▶ [What needs to be done]
Search the data below for the string "chart" and copy all lines where it shows up.

(Extracted records begins)

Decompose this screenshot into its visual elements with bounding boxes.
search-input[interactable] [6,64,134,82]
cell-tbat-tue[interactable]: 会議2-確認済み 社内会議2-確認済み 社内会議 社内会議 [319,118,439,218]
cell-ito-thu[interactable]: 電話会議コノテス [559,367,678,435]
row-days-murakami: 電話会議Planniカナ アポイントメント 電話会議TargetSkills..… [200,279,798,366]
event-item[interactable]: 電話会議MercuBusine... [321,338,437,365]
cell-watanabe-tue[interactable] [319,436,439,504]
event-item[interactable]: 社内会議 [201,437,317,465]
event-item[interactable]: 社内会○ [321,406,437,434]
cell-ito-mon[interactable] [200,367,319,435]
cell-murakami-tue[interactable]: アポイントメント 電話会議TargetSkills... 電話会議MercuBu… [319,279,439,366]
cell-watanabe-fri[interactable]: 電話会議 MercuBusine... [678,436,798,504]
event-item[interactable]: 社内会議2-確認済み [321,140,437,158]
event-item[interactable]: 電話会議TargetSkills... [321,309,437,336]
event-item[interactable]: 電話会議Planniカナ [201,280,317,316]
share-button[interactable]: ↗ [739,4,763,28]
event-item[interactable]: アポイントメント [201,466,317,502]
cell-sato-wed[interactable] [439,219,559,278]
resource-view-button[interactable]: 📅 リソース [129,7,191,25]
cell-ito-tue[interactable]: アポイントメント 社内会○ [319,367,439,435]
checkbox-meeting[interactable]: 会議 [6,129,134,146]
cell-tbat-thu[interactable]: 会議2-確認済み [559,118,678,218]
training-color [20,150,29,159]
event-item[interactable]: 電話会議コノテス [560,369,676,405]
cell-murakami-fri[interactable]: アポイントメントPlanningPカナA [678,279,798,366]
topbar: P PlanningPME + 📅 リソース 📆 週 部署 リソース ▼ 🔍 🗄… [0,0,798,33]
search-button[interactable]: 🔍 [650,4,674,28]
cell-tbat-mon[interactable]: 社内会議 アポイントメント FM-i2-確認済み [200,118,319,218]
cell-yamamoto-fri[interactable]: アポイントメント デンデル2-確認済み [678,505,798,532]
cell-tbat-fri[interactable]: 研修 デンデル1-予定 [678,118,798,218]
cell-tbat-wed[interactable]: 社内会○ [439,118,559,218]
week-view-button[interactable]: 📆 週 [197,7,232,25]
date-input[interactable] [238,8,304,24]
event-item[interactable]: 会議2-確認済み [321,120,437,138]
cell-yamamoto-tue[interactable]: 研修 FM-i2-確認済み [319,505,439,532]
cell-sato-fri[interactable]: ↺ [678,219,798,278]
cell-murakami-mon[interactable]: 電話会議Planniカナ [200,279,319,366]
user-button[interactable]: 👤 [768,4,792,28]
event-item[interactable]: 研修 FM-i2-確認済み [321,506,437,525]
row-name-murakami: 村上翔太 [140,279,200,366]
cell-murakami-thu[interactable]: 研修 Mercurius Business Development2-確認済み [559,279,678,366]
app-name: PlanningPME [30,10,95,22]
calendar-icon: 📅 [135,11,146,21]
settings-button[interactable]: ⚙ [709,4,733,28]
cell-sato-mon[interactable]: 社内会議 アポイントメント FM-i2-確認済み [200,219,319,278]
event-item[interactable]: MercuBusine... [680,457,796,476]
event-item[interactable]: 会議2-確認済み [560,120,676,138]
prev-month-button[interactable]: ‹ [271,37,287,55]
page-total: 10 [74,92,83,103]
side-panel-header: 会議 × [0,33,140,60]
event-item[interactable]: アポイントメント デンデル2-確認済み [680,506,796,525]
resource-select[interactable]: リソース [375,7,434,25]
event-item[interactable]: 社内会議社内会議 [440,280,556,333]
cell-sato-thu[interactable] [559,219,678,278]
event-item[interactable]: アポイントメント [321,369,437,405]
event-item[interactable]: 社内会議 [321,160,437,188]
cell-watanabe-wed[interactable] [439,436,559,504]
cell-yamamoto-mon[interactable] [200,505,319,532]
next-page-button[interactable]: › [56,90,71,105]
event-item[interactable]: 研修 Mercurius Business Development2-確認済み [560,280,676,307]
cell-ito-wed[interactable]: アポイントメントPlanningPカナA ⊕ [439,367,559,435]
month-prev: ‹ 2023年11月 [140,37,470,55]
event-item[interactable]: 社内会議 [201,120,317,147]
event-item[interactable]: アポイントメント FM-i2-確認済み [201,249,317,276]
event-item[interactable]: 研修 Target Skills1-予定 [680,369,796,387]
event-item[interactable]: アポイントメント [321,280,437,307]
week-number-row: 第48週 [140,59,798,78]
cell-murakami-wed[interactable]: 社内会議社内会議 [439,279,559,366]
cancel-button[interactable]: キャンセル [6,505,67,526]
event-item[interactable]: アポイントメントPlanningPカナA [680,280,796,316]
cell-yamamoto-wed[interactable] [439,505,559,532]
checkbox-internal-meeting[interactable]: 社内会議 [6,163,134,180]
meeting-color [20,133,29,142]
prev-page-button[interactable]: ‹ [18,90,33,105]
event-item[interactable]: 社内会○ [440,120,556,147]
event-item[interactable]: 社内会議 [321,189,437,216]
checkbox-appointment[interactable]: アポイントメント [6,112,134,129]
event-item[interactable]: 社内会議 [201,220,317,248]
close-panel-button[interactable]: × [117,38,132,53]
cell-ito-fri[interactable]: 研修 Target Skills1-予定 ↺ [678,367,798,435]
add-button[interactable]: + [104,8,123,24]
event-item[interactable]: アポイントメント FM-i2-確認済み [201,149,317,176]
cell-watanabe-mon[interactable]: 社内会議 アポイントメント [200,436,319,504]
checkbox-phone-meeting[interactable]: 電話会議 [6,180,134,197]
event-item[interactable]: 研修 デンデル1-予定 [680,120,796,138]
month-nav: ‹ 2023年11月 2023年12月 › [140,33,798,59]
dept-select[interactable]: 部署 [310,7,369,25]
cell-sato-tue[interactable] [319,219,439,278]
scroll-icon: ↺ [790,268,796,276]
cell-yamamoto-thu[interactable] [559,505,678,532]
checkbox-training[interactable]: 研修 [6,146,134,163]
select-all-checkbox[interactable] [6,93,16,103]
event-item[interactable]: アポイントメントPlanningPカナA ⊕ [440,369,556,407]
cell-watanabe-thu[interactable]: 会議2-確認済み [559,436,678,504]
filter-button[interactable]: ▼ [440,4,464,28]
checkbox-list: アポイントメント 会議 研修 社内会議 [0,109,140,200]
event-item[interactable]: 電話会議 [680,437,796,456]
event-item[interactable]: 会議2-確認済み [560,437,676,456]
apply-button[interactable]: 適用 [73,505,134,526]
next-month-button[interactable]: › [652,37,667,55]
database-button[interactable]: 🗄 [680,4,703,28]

(Extracted records ends)
(Extracted records begins)

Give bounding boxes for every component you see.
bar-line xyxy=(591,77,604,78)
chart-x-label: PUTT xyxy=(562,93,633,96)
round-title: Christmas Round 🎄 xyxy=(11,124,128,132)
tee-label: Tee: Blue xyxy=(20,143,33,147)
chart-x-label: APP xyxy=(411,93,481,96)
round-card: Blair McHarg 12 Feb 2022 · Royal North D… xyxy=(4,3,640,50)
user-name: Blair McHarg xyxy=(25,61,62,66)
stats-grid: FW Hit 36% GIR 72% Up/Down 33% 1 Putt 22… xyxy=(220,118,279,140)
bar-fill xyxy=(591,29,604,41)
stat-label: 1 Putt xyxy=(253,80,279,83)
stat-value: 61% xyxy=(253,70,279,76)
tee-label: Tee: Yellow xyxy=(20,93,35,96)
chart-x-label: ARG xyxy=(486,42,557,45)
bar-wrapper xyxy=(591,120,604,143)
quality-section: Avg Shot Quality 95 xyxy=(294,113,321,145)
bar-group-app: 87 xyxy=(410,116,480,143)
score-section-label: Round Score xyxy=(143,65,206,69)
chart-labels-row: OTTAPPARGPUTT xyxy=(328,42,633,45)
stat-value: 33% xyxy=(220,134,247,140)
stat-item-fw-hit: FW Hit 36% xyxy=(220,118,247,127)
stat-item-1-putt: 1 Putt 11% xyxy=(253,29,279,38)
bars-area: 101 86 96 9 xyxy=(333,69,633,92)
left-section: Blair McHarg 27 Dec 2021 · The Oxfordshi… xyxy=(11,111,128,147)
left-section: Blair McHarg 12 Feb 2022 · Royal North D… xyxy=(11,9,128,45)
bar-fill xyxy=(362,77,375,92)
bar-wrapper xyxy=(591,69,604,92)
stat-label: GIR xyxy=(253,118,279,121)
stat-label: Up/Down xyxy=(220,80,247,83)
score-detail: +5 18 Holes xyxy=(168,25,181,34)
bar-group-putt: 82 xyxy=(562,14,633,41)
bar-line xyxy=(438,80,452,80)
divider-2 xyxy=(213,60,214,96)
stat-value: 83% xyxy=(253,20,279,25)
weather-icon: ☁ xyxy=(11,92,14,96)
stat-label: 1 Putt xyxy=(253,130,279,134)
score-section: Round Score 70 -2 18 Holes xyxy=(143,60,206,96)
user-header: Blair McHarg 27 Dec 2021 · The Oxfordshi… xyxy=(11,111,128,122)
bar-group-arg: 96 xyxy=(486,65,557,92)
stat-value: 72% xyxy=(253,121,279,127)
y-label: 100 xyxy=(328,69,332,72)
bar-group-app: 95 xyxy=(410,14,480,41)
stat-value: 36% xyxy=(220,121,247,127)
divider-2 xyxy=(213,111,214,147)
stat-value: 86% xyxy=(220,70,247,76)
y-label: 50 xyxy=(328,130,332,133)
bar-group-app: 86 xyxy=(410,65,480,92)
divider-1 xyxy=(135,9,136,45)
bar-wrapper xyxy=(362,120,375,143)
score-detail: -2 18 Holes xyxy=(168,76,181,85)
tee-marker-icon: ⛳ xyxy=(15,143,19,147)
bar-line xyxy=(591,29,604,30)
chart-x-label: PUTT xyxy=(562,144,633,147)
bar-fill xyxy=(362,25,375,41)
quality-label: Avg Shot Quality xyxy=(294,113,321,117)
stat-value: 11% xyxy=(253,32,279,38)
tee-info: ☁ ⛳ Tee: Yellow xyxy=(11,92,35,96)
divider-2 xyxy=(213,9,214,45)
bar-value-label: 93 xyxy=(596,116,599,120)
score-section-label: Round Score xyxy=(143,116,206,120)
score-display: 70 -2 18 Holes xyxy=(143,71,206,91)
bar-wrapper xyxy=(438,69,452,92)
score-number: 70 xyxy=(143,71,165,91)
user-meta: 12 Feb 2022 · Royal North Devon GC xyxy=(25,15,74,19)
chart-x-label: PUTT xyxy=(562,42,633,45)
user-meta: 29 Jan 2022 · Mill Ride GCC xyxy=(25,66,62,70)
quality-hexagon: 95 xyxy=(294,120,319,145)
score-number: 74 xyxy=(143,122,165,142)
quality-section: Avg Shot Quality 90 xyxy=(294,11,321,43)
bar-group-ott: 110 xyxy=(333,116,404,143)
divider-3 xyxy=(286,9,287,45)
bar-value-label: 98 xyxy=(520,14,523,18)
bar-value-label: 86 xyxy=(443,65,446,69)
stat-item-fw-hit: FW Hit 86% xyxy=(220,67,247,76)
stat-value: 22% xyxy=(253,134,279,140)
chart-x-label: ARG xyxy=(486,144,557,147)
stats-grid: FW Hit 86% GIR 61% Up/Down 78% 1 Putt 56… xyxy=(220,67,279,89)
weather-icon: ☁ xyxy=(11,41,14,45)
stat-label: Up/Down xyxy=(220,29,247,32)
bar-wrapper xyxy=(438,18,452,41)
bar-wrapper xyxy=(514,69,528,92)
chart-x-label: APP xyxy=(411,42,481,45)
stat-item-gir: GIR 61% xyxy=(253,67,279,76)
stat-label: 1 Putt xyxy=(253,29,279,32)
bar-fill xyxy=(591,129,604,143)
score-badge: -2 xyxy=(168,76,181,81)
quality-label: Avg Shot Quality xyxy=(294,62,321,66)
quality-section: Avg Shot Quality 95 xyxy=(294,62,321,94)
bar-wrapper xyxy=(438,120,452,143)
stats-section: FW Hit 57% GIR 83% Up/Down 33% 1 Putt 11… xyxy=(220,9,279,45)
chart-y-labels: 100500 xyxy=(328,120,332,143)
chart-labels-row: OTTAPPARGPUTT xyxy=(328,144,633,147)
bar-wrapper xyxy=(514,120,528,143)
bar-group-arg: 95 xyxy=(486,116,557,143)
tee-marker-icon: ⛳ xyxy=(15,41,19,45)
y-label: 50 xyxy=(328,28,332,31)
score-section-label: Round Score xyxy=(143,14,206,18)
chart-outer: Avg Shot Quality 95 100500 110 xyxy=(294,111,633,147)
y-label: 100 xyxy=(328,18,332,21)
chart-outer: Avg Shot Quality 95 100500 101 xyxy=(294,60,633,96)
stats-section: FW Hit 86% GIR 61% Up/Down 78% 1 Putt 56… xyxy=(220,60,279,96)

(Extracted records ends)

▶ [Your solution]
chart-x-label: PUTT xyxy=(562,93,633,96)
chart-x-label: APP xyxy=(411,93,481,96)
chart-x-label: ARG xyxy=(486,42,557,45)
chart-labels-row: OTTAPPARGPUTT xyxy=(328,42,633,45)
chart-x-label: PUTT xyxy=(562,144,633,147)
chart-x-label: PUTT xyxy=(562,42,633,45)
chart-x-label: ARG xyxy=(486,144,557,147)
chart-x-label: APP xyxy=(411,42,481,45)
chart-y-labels: 100500 xyxy=(328,120,332,143)
chart-labels-row: OTTAPPARGPUTT xyxy=(328,144,633,147)
chart-outer: Avg Shot Quality 95 100500 110 xyxy=(294,111,633,147)
chart-outer: Avg Shot Quality 95 100500 101 xyxy=(294,60,633,96)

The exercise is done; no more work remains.